I knew nothing about Stefan and Franciszka Themerson before seeing the documentary directed by Wiktoria Szymanska on ARTE TV. The film starts by filming the couple of artists – he was a writer, a composer and a film maker, she was a painter and illustrator at their old age, settled in Britain. It was the end of a long road that took them from their native Poland where they began as avant-garde artists in the 1920s, to Paris, the capital of arts in the 30s. When war broke Franciszka flew to England, Stefan stayed for a while in occupied France (that was the only time when they were separated after they had met), then joined her. They made films with the Polish propaganda studios during the war, and then stayed in England for the coming decades.
In the dull after-war British landscape they created colorful and merry art, were in the center of the artistic and intellectual life and opened an editing house Gaberbocchus Press. Here they translated and made known to the English readers some of the earlier decades French experimental writers and poets like Alfred Jarry and Guillaume Apollinaire. In the 60s Franciszka worked stage sets for theater in Sweden, and then the two moved for a few years in the Netherlands. They spent their final years in England, and died a few months apart one of the other.
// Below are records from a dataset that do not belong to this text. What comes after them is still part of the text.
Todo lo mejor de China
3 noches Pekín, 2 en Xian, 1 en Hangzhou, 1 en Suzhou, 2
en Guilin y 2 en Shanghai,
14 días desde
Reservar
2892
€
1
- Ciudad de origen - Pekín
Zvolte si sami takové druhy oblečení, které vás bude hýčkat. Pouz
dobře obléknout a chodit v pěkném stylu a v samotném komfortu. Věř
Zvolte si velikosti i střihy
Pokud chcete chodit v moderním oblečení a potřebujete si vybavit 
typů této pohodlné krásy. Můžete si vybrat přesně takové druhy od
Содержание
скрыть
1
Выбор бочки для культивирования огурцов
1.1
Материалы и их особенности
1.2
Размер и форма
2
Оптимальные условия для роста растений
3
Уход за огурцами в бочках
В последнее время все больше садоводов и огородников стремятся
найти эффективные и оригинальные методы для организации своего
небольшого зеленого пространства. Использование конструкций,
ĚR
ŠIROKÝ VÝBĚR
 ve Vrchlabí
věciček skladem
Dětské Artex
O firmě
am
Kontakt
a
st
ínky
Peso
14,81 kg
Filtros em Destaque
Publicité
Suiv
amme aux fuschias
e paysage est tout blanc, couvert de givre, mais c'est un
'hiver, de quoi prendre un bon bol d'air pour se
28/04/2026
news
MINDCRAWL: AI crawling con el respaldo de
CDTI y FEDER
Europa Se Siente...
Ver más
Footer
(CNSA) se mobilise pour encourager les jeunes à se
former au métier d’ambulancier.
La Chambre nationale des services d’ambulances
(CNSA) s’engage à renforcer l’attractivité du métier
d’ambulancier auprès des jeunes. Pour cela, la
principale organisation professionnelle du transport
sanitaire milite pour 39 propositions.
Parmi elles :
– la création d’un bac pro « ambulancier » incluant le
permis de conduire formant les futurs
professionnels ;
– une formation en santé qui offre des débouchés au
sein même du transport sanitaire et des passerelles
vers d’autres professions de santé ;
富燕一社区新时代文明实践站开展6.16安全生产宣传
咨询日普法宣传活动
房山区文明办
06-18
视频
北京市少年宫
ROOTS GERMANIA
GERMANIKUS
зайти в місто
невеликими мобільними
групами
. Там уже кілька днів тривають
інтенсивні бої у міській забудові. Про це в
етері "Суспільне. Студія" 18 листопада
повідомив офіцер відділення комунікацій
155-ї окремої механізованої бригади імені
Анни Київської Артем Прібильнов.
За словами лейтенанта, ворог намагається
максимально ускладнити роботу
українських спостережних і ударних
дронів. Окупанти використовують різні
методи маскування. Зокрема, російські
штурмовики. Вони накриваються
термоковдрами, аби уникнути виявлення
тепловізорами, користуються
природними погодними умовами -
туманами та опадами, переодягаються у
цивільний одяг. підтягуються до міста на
Here is one of drawings created by Franciszka typical to the style she used in the many book illustrations that she created.
(video source richubertson)
The first minutes of the documentary filmed presented by ARTE can be seen here. The film traces the lives of the two artists, their multiple directions and means of expression, their careers with ups and downs but first of all it is a love story of two charming people who seem to have radiated goodness and joie de vivre – the joy of living and creating to all who met them and now remember them dearly.
http://www.youtube.com/watch?v=1Mh30f1K9_s&feature=results_video&playnext=1&list=PLC00A9264435DA523
Calling Mr. Smith (you can see it above) is the first of the two films made by the Themersons in England during the war. It tells about the atrocities committed by the Nazis in occupied Poland.
http://www.youtube.com/watch?v=J6_pe29WgQM
Here is Oko I Ucho (The Eye and The Year), the second film made during the war at the Polish Studios in London in 1944/45, an example of experimental animation inspired by four songs by the Polish composer Karol Szymanowsky.
Franciszka’s style change towards the end of her life, she painted om larger canvases on almost abstract representations in a more dramatic mood. Here is ‘And so it goes’ – painting from 1977.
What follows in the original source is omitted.